The Agency must die so the Product can live!

An idea with bayonets

I’ve long held the opinion that we use some very outdated structures to ideate in the digital space. Whether you’re client-side, crafting products or agency-side selling your skills, there’s the sense that we’re treading well-trod paths, down safe roads, because it’s the done thing. Like Disney making movies, we like to follow formulae, and avoid taking risks – the old ways are the best ways, and no one ever got fired for buying IBM, hiring Accenture, engaging AKQA.

But the old agency behemoths are like dinosaurs caught in the tarpits, at best trying to ape the untamed young startups but diluting ideas and dulling the hunger that makes people want to push boundaries, to resist the flow…

Meanwhile hungrier creatures, lighter and more efficient, are flying overhead – with wild-eyed ideas like self-managing teams, flat organisations, T-shaped people, Agile and Lean, rapid prototyping, design-led thinking….but are they effective, or as effective as they could be? Have we even hit the ideal model yet? Are we just trotting out the same old ideas, dressed up in buzzwords and hidden behind superficialities? Are we trying to capture the energy of people deliberately breaking rules and testing boundaries, but by confining it into process and terminology, losing the very essence of what makes them truly innovative?

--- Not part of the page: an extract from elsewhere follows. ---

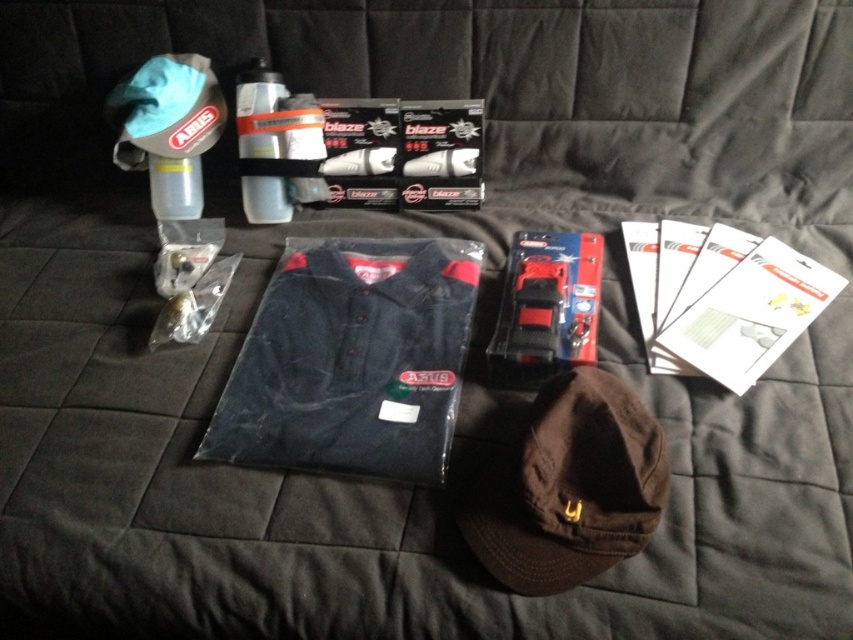 You are organizing a cycling event and need to pack items into a backpack. The brown cotton cap at center and the matte gray water bottle at upper left are among the items. Which item will occupy more space in the backpack?

The brown cotton cap at center is larger in size than the matte gray water bottle at upper left, so it will occupy more space in the backpack.

You are organizing items on a table and need to place a new item between the white paper at upper right and the matte gray water bottle at upper left. Which side should the new item be placed closer to, the white paper or the water bottle, based on their sizes?

The white paper at upper right is wider than the matte gray water bottle at upper left, so the new item should be placed closer to the matte gray water bottle at upper left to maintain balance between the two items.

How have we got to this point?

The boundaries are often pre-set – by clients who demand process that harks back to the bad old, Mad-Men days, or companies where stakeholders feel the need to touch everything to prove their influence and contribution to the product. Where committees of reviews succeed in dulling the brightest edge of ideas and a hierarchical leadership model stamps all over creativity in the need to justify their existence – and more mercurially – their cost.

Consider this a clarion call to fight the power.

To not accept the status quo – or old models masquerading as new ideas.

To strike out on a new path.

Every client I have ever come across hires a team because they believe they’ve found a passionate, engaged, personable and inspired team that will work creative wonders on their behalf. Its never hard to sell the people clamouring to engage with the brand, to build products that solve problems. People that believe in and connect with the end-users, and are driven to make their lives better.

And every client has the fear of the A-team rocking up to pitch, only to be replaced by the B-team whilst the A-team go on to hawk their passion-on-demand to the next client with money to spend.

Show me the team who will be working on my product!

I don’t want to pay for oversight, or management – I want to pay for doers!

We have to put the team first and find the model that best enables them – not sell the dream, and deliver a team that can’t ever live up to it.

We also need to actively avoid the tendency to create hierarchies where the further from the coal face you get, the more hands off you become, until you reach the ultimate anathema – the leader who can no longer create.

Do as I say, not as I do – and the client sees their day rate and weeps.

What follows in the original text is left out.